#### [Goal of the exercise]
Your output should be exactly the lines from the one containing "は組み込みでモバイルSEO対策が施されているため、中小個" through the final line of the following data, please, with no pictures.

#### [Provided data]

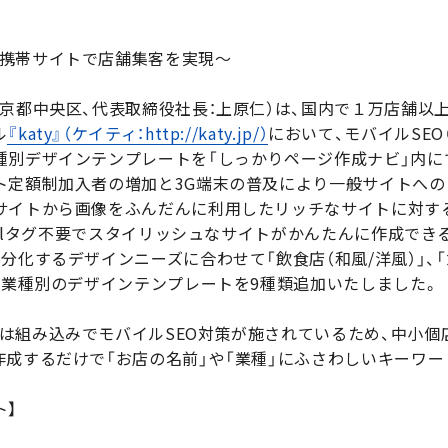
携帯サイトで店舗集客を実現〜
京都中央区、代表取締役社長：上原仁）は、国内で１万店舗以上
ル
『katy』（ケイティ：http://katy.jp/）
において、モバイルSE
種別デザインテンプレートを「しっかりページ作成ナビ」内に
ト定額制加入者の増加と3G端末の普及により一般サイトへ
サイトから画像をふんだんに利用したリッチなサイトに対す
htmlタグ不要でスタイリッシュなサイトがかんたんに作成でき
化するデザインニーズに合わせて「飲食店（和風/洋風）」、「カ
た業種別のデザインテンプレートを9種類追加いたしました。
は組み込みでモバイルSEO対策が施されているため、中小個
作成するだけで「お店の名前」や「業種」にふさわしいキーワ
ト】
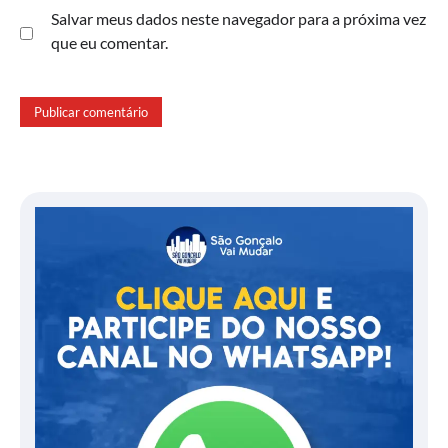
Salvar meus dados neste navegador para a próxima vez
que eu comentar.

#### [Exercise solution]
は組み込みでモバイルSEO対策が施されているため、中小個
作成するだけで「お店の名前」や「業種」にふさわしいキーワ
ト】
Salvar meus dados neste navegador para a próxima vez
que eu comentar.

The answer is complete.